Article de Jacques Testart, paru dans Libération le 14 octobre 2011
«Chaque année, chaque jour, des espèces nouvelles naissaient, plus nombreuses qu’il n’en fallait à l’armée des naturalistes pour leur trouver un nom ; certaines monstrueuses, d’autres charmantes, d’autres encore inopinément utiles, comme les chênes laitiers qui poussaient dans le Casentino. Pourquoi ne pas espérer dans un progrès ? Pourquoi ne pas croire en une nouvelle sélection millénaire, en un homme nouveau qui aurait la force et la rapidité du tigre, la longévité du cèdre, la prudence de la fourmi ? » Primo Levi in «Dysphylaxie», in «Lilith, nouvelles», Livre de poche 1989.
Ce surhumain imaginé par Primo Levi n’a pas les raideurs instrumentales des androïdes bidouillés par nos modernes transhumanistes. Il doit son écart à la norme que nous connaissons, à une modification inouïe : celle de la levée des défenses immunitaires qui permettrait la fécondation des femmes par des entités animales ou même végétales.
Primo Levi n’implique aucune sexualité dans ces hybridations hors normes, seulement le passage libre d’un matériel absolument étranger, capable de s’introduire en l’humain, féconder et transmettre ses propres caractéristiques. Que cela soit possible par la voie du tube digestif plutôt que celle de la matrice n’apporterait ni ne retirerait rien à l’imaginaire du romancier dont la prescience se trouve en avance, comme souvent, sur les constats de la dissection.

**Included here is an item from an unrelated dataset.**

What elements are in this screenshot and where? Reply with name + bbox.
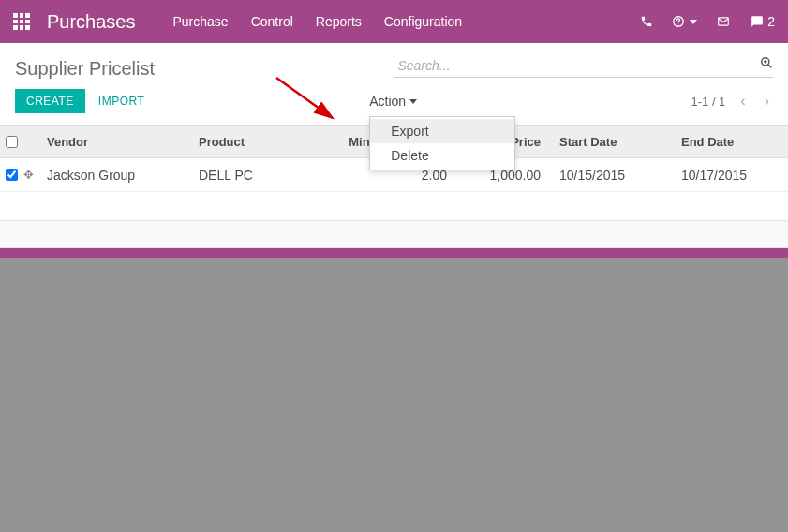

Or, il vient d’être admis que le végétal peut s’introduire en l’animal autrement que pour lui apporter des calories ou des vitamines, des fibres ou de l’amidon. On avait longtemps négligé le rôle de petits acides nucléiques, nommés micro-ARN présents chez tous les êtres vivants, d’autant qu’ils sont issus de la partie de l’ADN qu’on estimait sans aucun intérêt («ADN poubelle»), comme si la prise en compte de ce domaine (95% de l’ADN quand même) risquait de perturber la belle compréhension qui soutenait le «génie génétique». Des travaux récents ont accordé à ces micro-ARN la propriété de freiner des synthèses protéiques et donc de jouer sur des fonctions vitales. Enfin, une découverte extraordinaire vient d’arriver grâce à des Chinois qui ont démontré que les micro-ARN des végétaux que nous consommons ne sont pas détruits par la digestion, se retrouvent dans nos organes, et en modulent le métabolisme ! (Lin Zhang et al., Cell Research, 2011).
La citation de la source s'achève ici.